> **WHAT THE TASK ASKS**
Nothing outside the stretch is wanted. Repeat exactly the lines of the listing below from the one that contains "bir motivasyon sağladı." through the one that contains "tecrübe; disiplin, ekip", both ends included.

[DATA SHOWN]

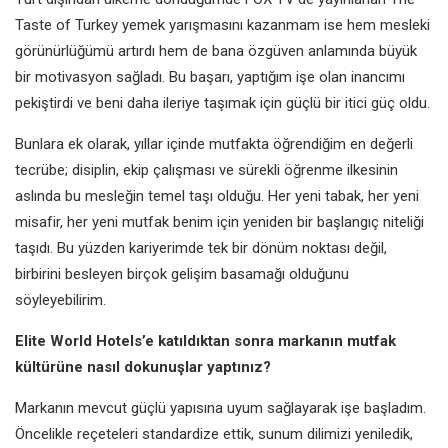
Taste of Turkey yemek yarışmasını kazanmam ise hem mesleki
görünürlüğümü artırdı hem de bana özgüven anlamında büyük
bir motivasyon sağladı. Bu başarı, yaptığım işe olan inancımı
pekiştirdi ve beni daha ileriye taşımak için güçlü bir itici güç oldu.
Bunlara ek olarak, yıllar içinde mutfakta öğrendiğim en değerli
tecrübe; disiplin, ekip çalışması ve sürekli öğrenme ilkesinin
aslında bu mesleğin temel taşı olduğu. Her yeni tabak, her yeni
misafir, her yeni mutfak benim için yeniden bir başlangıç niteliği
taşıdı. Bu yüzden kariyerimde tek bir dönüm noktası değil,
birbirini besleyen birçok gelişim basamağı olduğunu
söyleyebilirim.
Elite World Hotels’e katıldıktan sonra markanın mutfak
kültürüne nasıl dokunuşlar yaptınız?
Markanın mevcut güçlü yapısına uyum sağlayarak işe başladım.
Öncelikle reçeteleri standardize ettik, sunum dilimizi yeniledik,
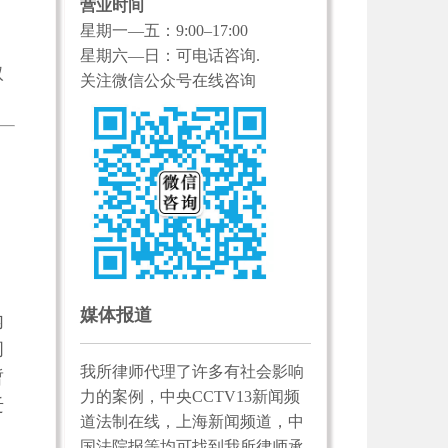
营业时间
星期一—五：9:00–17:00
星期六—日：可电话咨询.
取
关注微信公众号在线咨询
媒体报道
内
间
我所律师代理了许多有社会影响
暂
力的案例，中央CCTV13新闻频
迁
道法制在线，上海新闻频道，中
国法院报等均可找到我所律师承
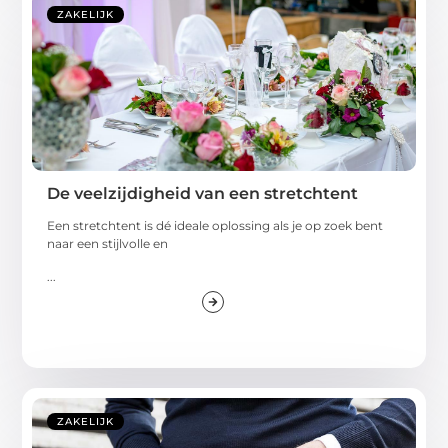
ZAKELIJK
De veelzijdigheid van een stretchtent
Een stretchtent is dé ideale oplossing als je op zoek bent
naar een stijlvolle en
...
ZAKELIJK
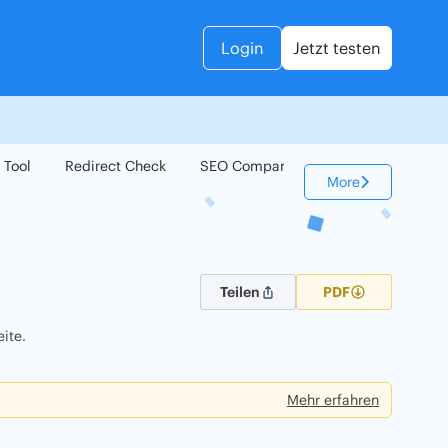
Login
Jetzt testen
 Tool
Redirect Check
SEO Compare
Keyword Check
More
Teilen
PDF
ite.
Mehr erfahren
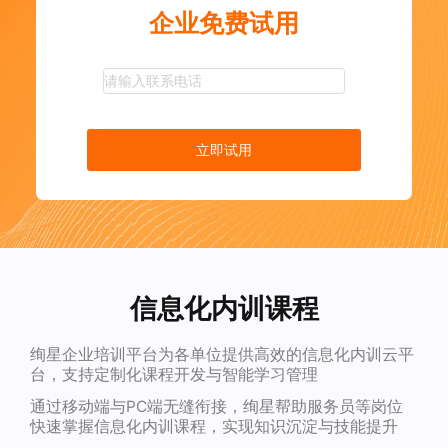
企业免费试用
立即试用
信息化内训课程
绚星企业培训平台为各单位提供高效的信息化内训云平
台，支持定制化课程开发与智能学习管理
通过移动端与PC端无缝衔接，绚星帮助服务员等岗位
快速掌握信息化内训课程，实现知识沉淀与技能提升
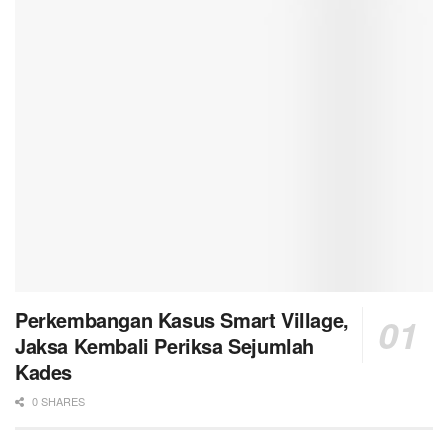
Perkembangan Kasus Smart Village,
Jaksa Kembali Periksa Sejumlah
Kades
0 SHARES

[/DATA SHOWN]

> **TASK RESPONSE**
bir motivasyon sağladı. Bu başarı, yaptığım işe olan inancımı
pekiştirdi ve beni daha ileriye taşımak için güçlü bir itici güç oldu.
Bunlara ek olarak, yıllar içinde mutfakta öğrendiğim en değerli
tecrübe; disiplin, ekip çalışması ve sürekli öğrenme ilkesinin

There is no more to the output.